Safer Bash: fail on pipes
Over the past two blog posts, I have explained why I always start my Bash
scripts with set -o errexit
and set -o nounset
, respectively
abbreviated as set -e
and set -u
. They can be combined as set -eu
. In
this final "mandatory Bash flags" post, I will explain the last option I always
set on my Bash script. After the shebang line, I always type this line:
set -euo pipefail
This is a shorthand for the equivalent
set -o errexit
set -o nounset
set -o pipefail
As I have already explained the first two flags (errexit
and nounset
),
this post will explain pipefail
. Simply put, this flag instructs Bash to fail
when a pipe fails. What's a pipe?
One of the most useful innovations of Unix was the "everything is a file" approach to IO. Pipes build upon that by presenting cheap, easy to use virtual files that are designed to be written to by one program while simultaneaously being read from by another program. This is easier to explain with a concrete example.
First, terminal programs that "write to the terminal" are actually, as far as
they're concerned, writing to a file (because everything is a file). This file
is commonly referred to as stdout
, which is short for "standard output", or
the default place where the output of the program should go. Programs also have
a "standard input", which is where they read input from. In many cases, this
defaults to whatever is being typed in the terminal, because that makes writing
interactive programs easy.
But because input and output are treated, at the API level, as just writing to and reading from normal files, we can easily redirect them and, without changing anything to a program, have it read its input from a file rather than an interactive user session.
For example, the bc
program is a simple interactive calculator:
$ bc
bc 1.06
Copyright 1991-1994, 1997, 1998, 2000 Free Software Foundation, Inc.

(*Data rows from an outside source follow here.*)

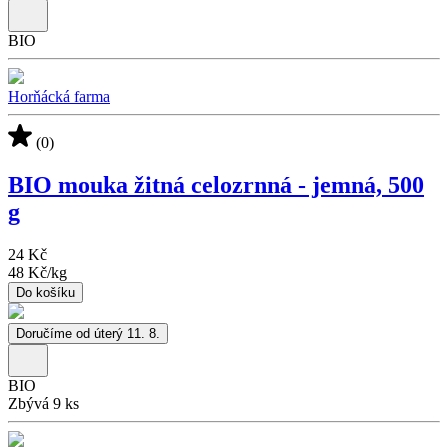
BIO
Horňácká farma
(0)
BIO mouka žitná celozrnná - jemná, 500
g
24 Kč
48 Kč
/
kg
Do košíku
Doručíme od úterý 11. 8.
BIO
Zbývá 9 ks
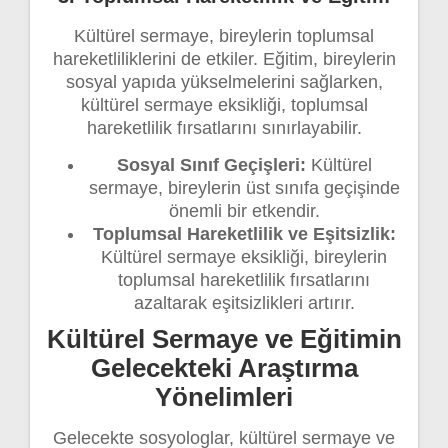
Kültürel sermaye, bireylerin toplumsal
hareketliliklerini de etkiler. Eğitim, bireylerin
sosyal yapıda yükselmelerini sağlarken,
kültürel sermaye eksikliği, toplumsal
hareketlilik fırsatlarını sınırlayabilir.
Sosyal Sınıf Geçişleri:
Kültürel
sermaye, bireylerin üst sınıfa geçişinde
önemli bir etkendir.
Toplumsal Hareketlilik ve Eşitsizlik:
Kültürel sermaye eksikliği, bireylerin
toplumsal hareketlilik fırsatlarını
azaltarak eşitsizlikleri artırır.
Kültürel Sermaye ve Eğitimin
Gelecekteki Araştırma
Yönelimleri
Gelecekte sosyologlar, kültürel sermaye ve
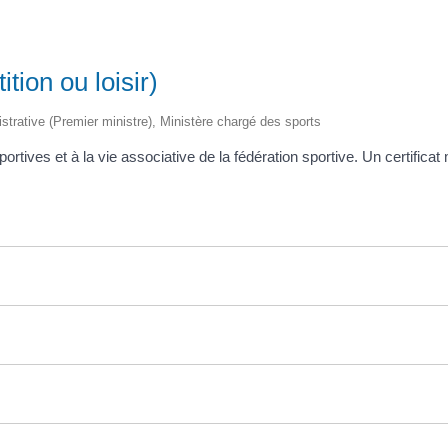
tion ou loisir)
nistrative (Premier ministre), Ministère chargé des sports
portives et à la vie associative de la fédération sportive. Un certifi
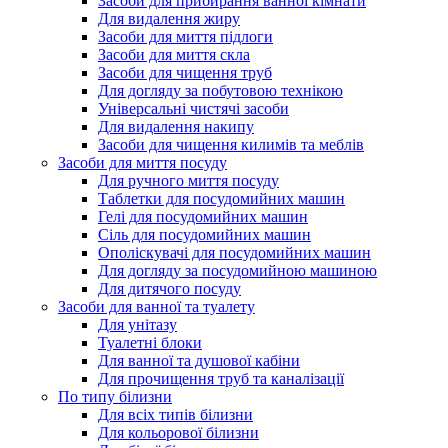
Засоби для прибирання ванної кімнати
Для видалення жиру
Засоби для миття підлоги
Засоби для миття скла
Засоби для чищення труб
Для догляду за побутовою технікою
Універсальні чистячі засоби
Для видалення накипу
Засоби для чищення килимів та меблів
Засоби для миття посуду
Для ручного миття посуду
Таблетки для посудомийних машин
Гелі для посудомийних машин
Сіль для посудомийних машин
Ополіскувачі для посудомийних машин
Для догляду за посудомийною машиною
Для дитячого посуду
Засоби для ванної та туалету
Для унітазу
Туалетні блоки
Для ванної та душової кабіни
Для прочищення труб та каналізації
По типу білизни
Для всіх типів білизни
Для кольорової білизни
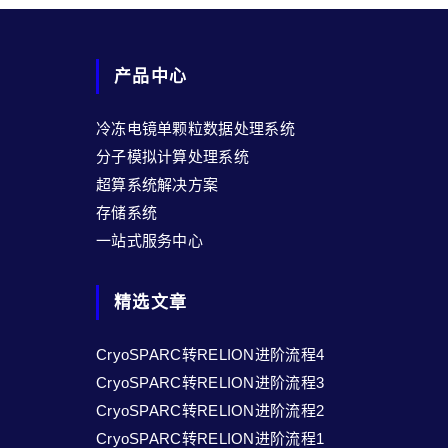
产品中心
冷冻电镜单颗粒数据处理系统
分子模拟计算处理系统
超算系统解决方案
存储系统
一站式服务中心
精选文章
CryoSPARC转RELION进阶流程4
CryoSPARC转RELION进阶流程3
CryoSPARC转RELION进阶流程2
CryoSPARC转RELION进阶流程1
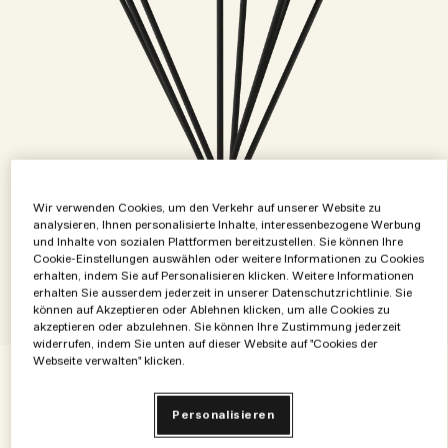
Wir verwenden Cookies, um den Verkehr auf unserer Website zu
analysieren, Ihnen personalisierte Inhalte, interessenbezogene Werbung
und Inhalte von sozialen Plattformen bereitzustellen. Sie können Ihre
Cookie-Einstellungen auswählen oder weitere Informationen zu Cookies
erhalten, indem Sie auf Personalisieren klicken. Weitere Informationen
erhalten Sie ausserdem jederzeit in unserer Datenschutzrichtlinie. Sie
können auf Akzeptieren oder Ablehnen klicken, um alle Cookies zu
akzeptieren oder abzulehnen. Sie können Ihre Zustimmung jederzeit
1 Größe
widerrufen, indem Sie unten auf dieser Website auf "Cookies der
Webseite verwalten" klicken.
350 ml
Personalisieren
Green Tomato Vine Keramik-Diffuser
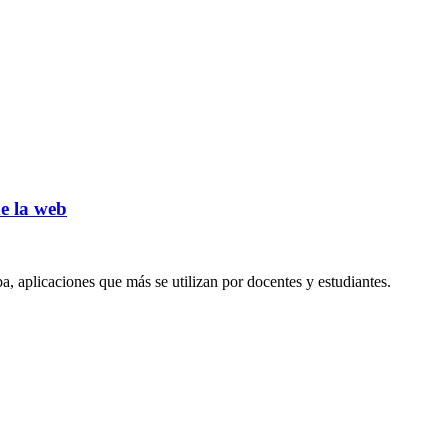
e la web
a, aplicaciones que más se utilizan por docentes y estudiantes.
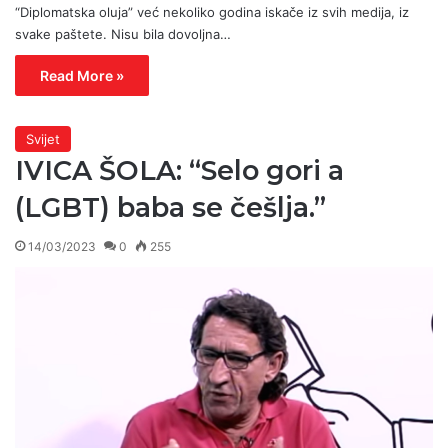
“Diplomatska oluja” već nekoliko godina iskače iz svih medija, iz
svake paštete. Nisu bila dovoljna…
Read More »
Svijet
IVICA ŠOLA: “Selo gori a
(LGBT) baba se češlja.”
14/03/2023
0
255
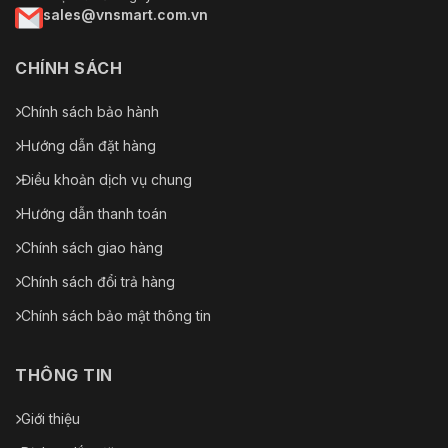
sales@vnsmart.com.vn
CHÍNH SÁCH
Chính sách bảo hành
Hướng dẫn đặt hàng
Điều khoản dịch vụ chung
Hướng dẫn thanh toán
Chính sách giao hàng
Chính sách đổi trả hàng
Chính sách bảo mật thông tin
THÔNG TIN
Giới thiệu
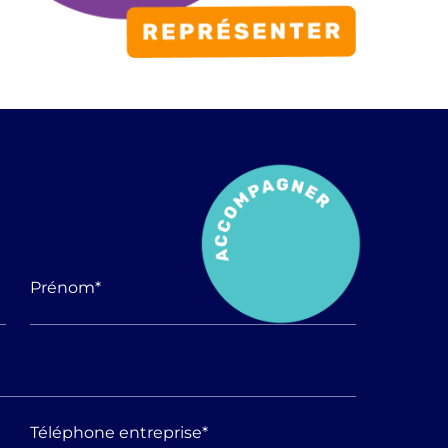
Prénom
*
Téléphone entreprise
*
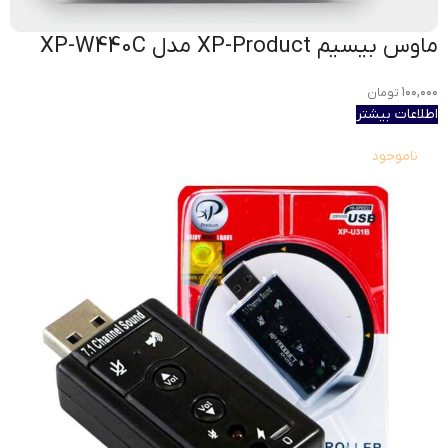
ماوس بیسیم XP-Product مدل XP-W440C
۱۰۰,۰۰۰
تومان
اطلاعات بیشتر
ناموجود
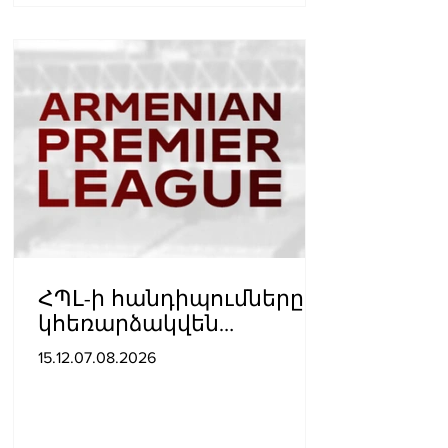
ՀՊԼ-ի հանդիպումները
կհեռարձակվեն
հեռուստաընկերությունո
15.12.07.08.2026
վ. պաշտոնական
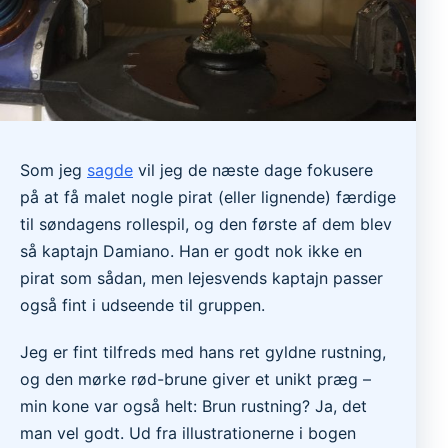
Som jeg
sagde
vil jeg de næste dage fokusere
på at få malet nogle pirat (eller lignende) færdige
til søndagens rollespil, og den første af dem blev
så kaptajn Damiano. Han er godt nok ikke en
pirat som sådan, men lejesvends kaptajn passer
også fint i udseende til gruppen.
Jeg er fint tilfreds med hans ret gyldne rustning,
og den mørke rød-brune giver et unikt præg –
min kone var også helt: Brun rustning? Ja, det
man vel godt. Ud fra illustrationerne i bogen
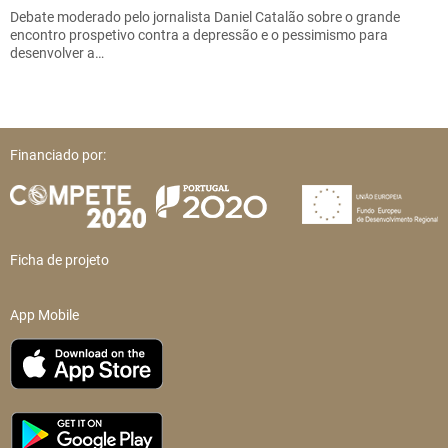
Debate moderado pelo jornalista Daniel Catalão sobre o grande
encontro prospetivo contra a depressão e o pessimismo para
desenvolver a…
Financiado por:
Ficha de projeto
App Mobile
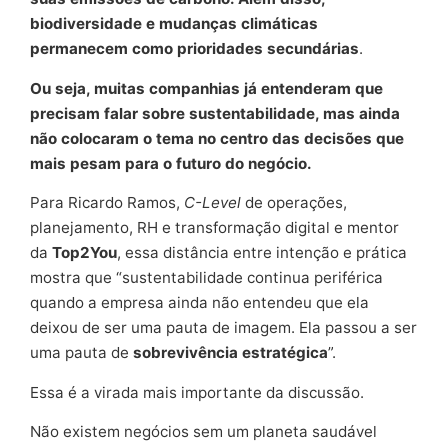
biodiversidade e mudanças climáticas
permanecem como prioridades secundárias
.
Ou seja, muitas companhias já entenderam que
precisam falar sobre sustentabilidade, mas ainda
não colocaram o tema no centro das decisões que
mais pesam para o futuro do negócio.
Para Ricardo Ramos,
C-Level
de operações,
planejamento, RH e transformação digital e mentor
da
Top2You
, essa distância entre intenção e prática
mostra que “sustentabilidade continua periférica
quando a empresa ainda não entendeu que ela
deixou de ser uma pauta de imagem. Ela passou a ser
uma pauta de
sobrevivência estratégica
”.
Essa é a virada mais importante da discussão.
Não existem negócios sem um planeta saudável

This is free software with ABSOLUTELY NO WARRANTY.
For details type `warranty'.
1 + 1
2
5 * 18
90
^D
$
In this snippet, 1 + 1
, 5 * 18
and ^D
are typed interactively by the
user. But because everything is a file, we can also redirect the "standard
input" file reading operations of the bc
program to read from a file. In
Bash, this is done using the <
character. For example:
$ cat input_file
1 + 1
6 * 32
$ bc < input_file
2
192
$
The code of the bc
program itself does not need to know about the
redirection (though in all fairness it can, and in this case it does, and
uses that knowledge to decide not to print the welcome banner).
Pipes are a special kind of file that allows the output of a program to
directly serve as the input of another program. In a Bash shell, they are
written with the |
character (generally pronounced "the pipe character",
appropriately enough). Why would that be useful? Here is a simple example.
The du -h
command will list all the files in the current directory along
with their size in "human-readable form", which in this case means using
appropriate units (k, M, G, etc.). It normally prints that listing to the terminal, which means it actually writes it to its "standard output" file.
The sort -h
program will read its input all the way to the end and then
reprint it in ascending order; the -h
option means it considers the first
word on each line as a number in the same "human-readable form" as du -h
(with no option, sort
is plain alphabetical order on whole lines).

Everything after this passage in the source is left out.